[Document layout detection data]
- Opening Delimiter -

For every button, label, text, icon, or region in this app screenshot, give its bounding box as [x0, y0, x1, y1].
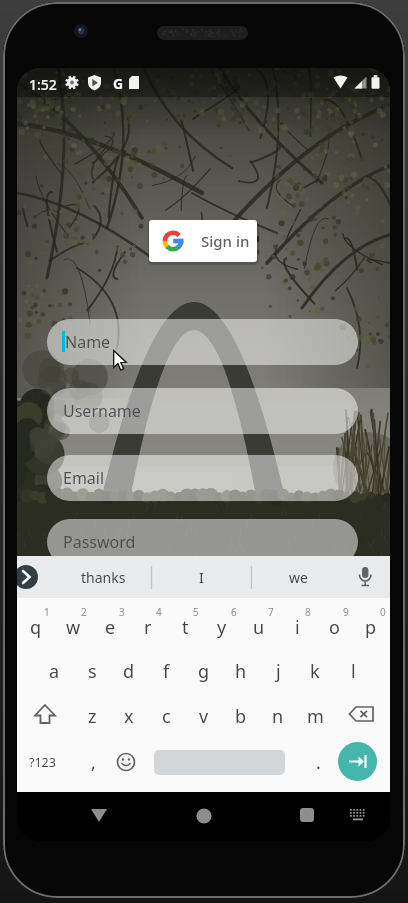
staticText: thanks [81, 568, 126, 587]
button[interactable] [341, 796, 377, 836]
staticText: o [329, 615, 340, 640]
staticText: Email [63, 467, 105, 489]
staticText: w [66, 615, 81, 640]
staticText: 5 [193, 605, 199, 619]
button[interactable]: a [36, 651, 72, 691]
button[interactable] [17, 556, 47, 598]
button[interactable]: Username [47, 388, 358, 434]
staticText: G [113, 74, 124, 93]
button[interactable]: p [353, 607, 389, 647]
staticText: 4 [156, 605, 162, 619]
button[interactable]: Password [47, 519, 358, 565]
staticText: 0 [380, 605, 386, 619]
button[interactable]: e [92, 607, 128, 647]
button[interactable]: r [130, 607, 166, 647]
button[interactable] [347, 556, 387, 598]
staticText: x [124, 704, 134, 729]
button[interactable] [25, 696, 65, 736]
staticText: e [105, 615, 116, 640]
staticText: v [199, 704, 209, 729]
staticText: a [49, 659, 60, 684]
button[interactable]: h [223, 651, 259, 691]
button[interactable]: i [279, 607, 315, 647]
staticText: q [30, 615, 42, 640]
staticText: 1:52 [29, 75, 57, 94]
staticText: h [235, 659, 247, 684]
button[interactable]: ?123 [22, 742, 62, 782]
staticText: n [272, 704, 284, 729]
button[interactable]: k [297, 651, 333, 691]
staticText: k [310, 659, 320, 684]
staticText: I [199, 568, 204, 587]
staticText: 2 [81, 605, 87, 619]
button[interactable]: u [241, 607, 277, 647]
button[interactable]: I [156, 557, 246, 597]
staticText: t [182, 615, 189, 640]
staticText: y [217, 615, 227, 640]
staticText: 8 [305, 605, 311, 619]
button[interactable]: . [300, 742, 336, 782]
staticText: b [235, 704, 247, 729]
staticText: , [91, 750, 96, 775]
button[interactable]: n [260, 696, 296, 736]
staticText: 9 [343, 605, 349, 619]
staticText: 3 [119, 605, 125, 619]
staticText: Name [65, 331, 111, 353]
button[interactable]: q [18, 607, 54, 647]
button[interactable] [79, 795, 119, 835]
button[interactable]: m [297, 696, 333, 736]
staticText: we [289, 568, 308, 587]
button[interactable]: c [148, 696, 184, 736]
button[interactable]: t [167, 607, 203, 647]
button[interactable]: Sign in [149, 220, 257, 262]
staticText: u [253, 615, 265, 640]
staticText: . [316, 750, 321, 775]
button[interactable]: Name [47, 319, 358, 365]
staticText: 7 [268, 605, 274, 619]
staticText: p [365, 615, 377, 640]
button[interactable] [108, 742, 144, 782]
button[interactable] [342, 696, 382, 736]
staticText: ?123 [29, 754, 56, 771]
staticText: g [198, 659, 210, 684]
button[interactable]: Email [47, 455, 358, 501]
button[interactable]: y [204, 607, 240, 647]
staticText: z [88, 704, 97, 729]
button[interactable]: x [111, 696, 147, 736]
button[interactable]: o [316, 607, 352, 647]
staticText: 1 [44, 605, 50, 619]
button[interactable]: f [148, 651, 184, 691]
staticText: Sign in [201, 231, 250, 251]
button[interactable] [184, 796, 224, 836]
staticText: m [307, 704, 324, 729]
button[interactable] [338, 742, 377, 781]
button[interactable]: thanks [58, 557, 148, 597]
button[interactable]: z [74, 696, 110, 736]
staticText: c [162, 704, 171, 729]
button[interactable]: l [335, 651, 371, 691]
staticText: d [123, 659, 135, 684]
staticText: Username [63, 400, 141, 422]
button[interactable]: b [223, 696, 259, 736]
staticText: f [163, 659, 170, 684]
button[interactable]: s [74, 651, 110, 691]
button[interactable]: g [186, 651, 222, 691]
staticText: l [351, 659, 356, 684]
button[interactable]: v [186, 696, 222, 736]
staticText: r [144, 615, 152, 640]
staticText: 6 [231, 605, 237, 619]
button[interactable]: w [55, 607, 91, 647]
button[interactable]: , [75, 742, 111, 782]
button[interactable]: d [111, 651, 147, 691]
staticText: Password [63, 531, 136, 553]
staticText: s [88, 659, 97, 684]
button[interactable]: j [260, 651, 296, 691]
button[interactable] [287, 795, 327, 835]
staticText: j [276, 659, 281, 684]
button[interactable]: we [253, 557, 343, 597]
staticText: i [295, 615, 300, 640]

- Closing Delimiter -

**Task prompt:** Search the entries for the word "Password" and copy every line that has it.

**Response area:**
button[interactable]: Password [47, 519, 358, 565]
staticText: Password [63, 531, 136, 553]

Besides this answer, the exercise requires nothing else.